S.J.D. Candidate, Harvard Law School

 

Friday, March 23, 2018
12:00 – 1:30 pm
Hauser Hall, Room 102
Harvard Law School

Free and open to the public. Lunch will be provided.

About the Talk:

Every year, the Program on Negotiation welcomes a group of doctoral students as Graduate Research Fellows. Our Fellows spend a year at PON researching and writing about current topics in the fields of negotiation and mediation, with the goal of publishing their work after their time at PON.

This lunch provides an opportunity for two of this year’s Graduate Research Fellows to share their research findings with the negotiation community.  Join us for fascinating, informal talks, followed by a rich discussion!

About the Speakers:

Mounia Mostefaoui is a Ph.D. candidate at La Sorbonne University as part of her interdisciplinary project on international negotiations about climate change within the United Nations Framework Convention on Climate Change. Her doctoral thesis focuses on the new role of science in those negotiations.

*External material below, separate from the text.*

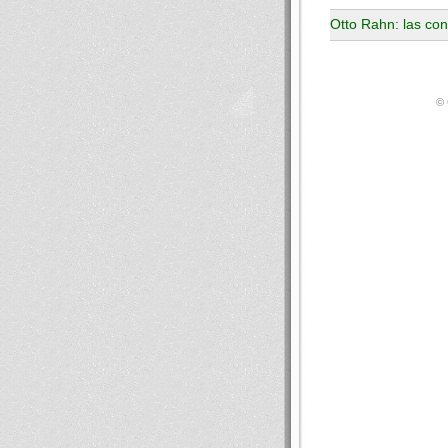
Otto Rahn: las co
©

She completed her Bachelor’s and Master’s degrees at Ecole Polytechnique and HEC, France, focusing on Economics, Management and Climate Change. She also holds a Master’s degree in French Literature from La Sorbonne University. She has worked at MIT under the supervision of Professor Kerry Emanuel as a co-investigator on a project studying the effects of global warming and solar radiation management for tropical cyclones.

As a PON research fellow, Mounia has focused on the topic of getting compliance without enforcement in international treaties for climate change. She studies the related transparency mechanisms, especially considering the French and American cases. Empirical support for this perspective includes two case studies (the Kyoto Protocol and the Paris Agreement), as well as several interviews and attending the international negotiations on climate change during the Conferences of Parties (COP) where she has directly been involved as a member of the French Delegation during COP22 in Marrakech.

Aluma Zernik is an S.J.D. Candidate at Harvard Law School. She is a Terence M. Considine Fellow in Law and Economics. Her research interests are Behavioral Economics, Consumer Contracts, Financial Regulation and Empirical Legal Studies. Aluma’s dissertation project investigates the impact of regulatory intervention and market forces on consumers’ financial management and decision making.

As a PON fellow, Aluma has researched the tension between individuals’ present and future preferences, and how the design of financial products, decision-making settings and commitment mechanisms impact individuals’ ability to represent their own future-best-interest.

She holds a Bachelor of Laws/Bachelor of Arts in Law and Cognitive Sciences from the Hebrew University in Jerusalem, is an editor for the Harvard Law School Forum on Corporate Governance and Financial Regulation, and Coordinates Harvard’s Empirical Legal Studies Group (HELS). Before joining Harvard Law School, Aluma worked as an Associate at Agmon & Co. and clerked for Asher Grunis, Chief Justice of the Supreme Court of Israel.